Brian Brunner: Will Maya Moore become Hall of Fame eligible for next year’s class?
Maya Moore has been in the national spotlight lately, mainly for her work away from basketball. It’s been noted how impressive her life has been both on the court and off, but the future of her career on the floor is still uncertain. Moore still hasn’t made any official decision as to what her playing career will look like and if she wants to return to the Lynx or the WNBA in general.
With that said, because Moore hasn’t officially retired yet, she is still not eligible for the Hall of Fame. According to The Naismith Memorial Basketball Hall of Fame, a player must be fully retired for four full seasons in order to become eligible.
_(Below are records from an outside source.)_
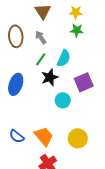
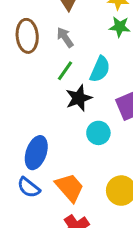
blue ellipse: (16, 84) -> (36, 153), moved

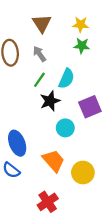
blue ellipse: (36, 153) -> (17, 143), turned -40
orange trapezoid: (70, 188) -> (54, 161), moved

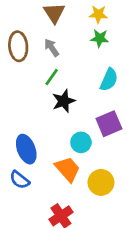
cyan semicircle: (66, 79) -> (109, 80), moved
purple square: (90, 107) -> (109, 124), moved
cyan circle: (65, 128) -> (81, 142), moved

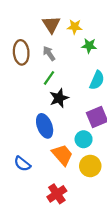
yellow star: (98, 14) -> (75, 27), moved
cyan circle: (81, 142) -> (84, 139), moved
blue ellipse: (26, 149) -> (45, 126), moved

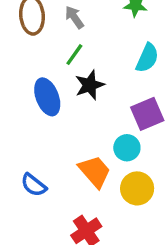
blue ellipse: (45, 126) -> (47, 97), moved

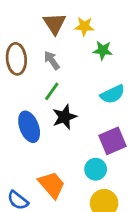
cyan semicircle: (147, 58) -> (113, 94), turned 40
orange trapezoid: (95, 171) -> (52, 185), moved

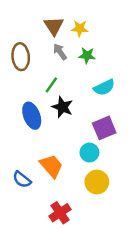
green star: (103, 50) -> (87, 55), moved
gray arrow: (52, 60) -> (60, 52), moved
black star: (64, 117) -> (62, 107), turned -30

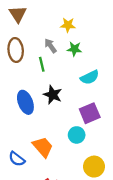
brown triangle: (54, 26) -> (18, 14), moved
green line: (51, 85) -> (42, 64), moved, turned -48
yellow circle: (97, 182) -> (94, 167), moved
The player would then be considered for enshrinement in the fifth year of retirement.
Since Moore hasn’t retired, that clock hasn’t started yet for her to become eligible for potential enshrinement into the Hall of Fame. If or when she does announce an official retirement from the WNBA, Moore would have to wait five years to have her name appear on a ballot to be considered to join an exclusive group of basketball legends.
One of the best to ever lace them up while already having put together an impressive career, Moore will likely find herself in the Hall of Fame at some point. As far as when, well, that’s up to her and when she wants to officially call it a career.
That will do it for this midseason edition of the Lynx mailbag. As entertaining as the first half of the WNBA season has been, the second half of the year will likely be as entertaining or more approaching the playoffs.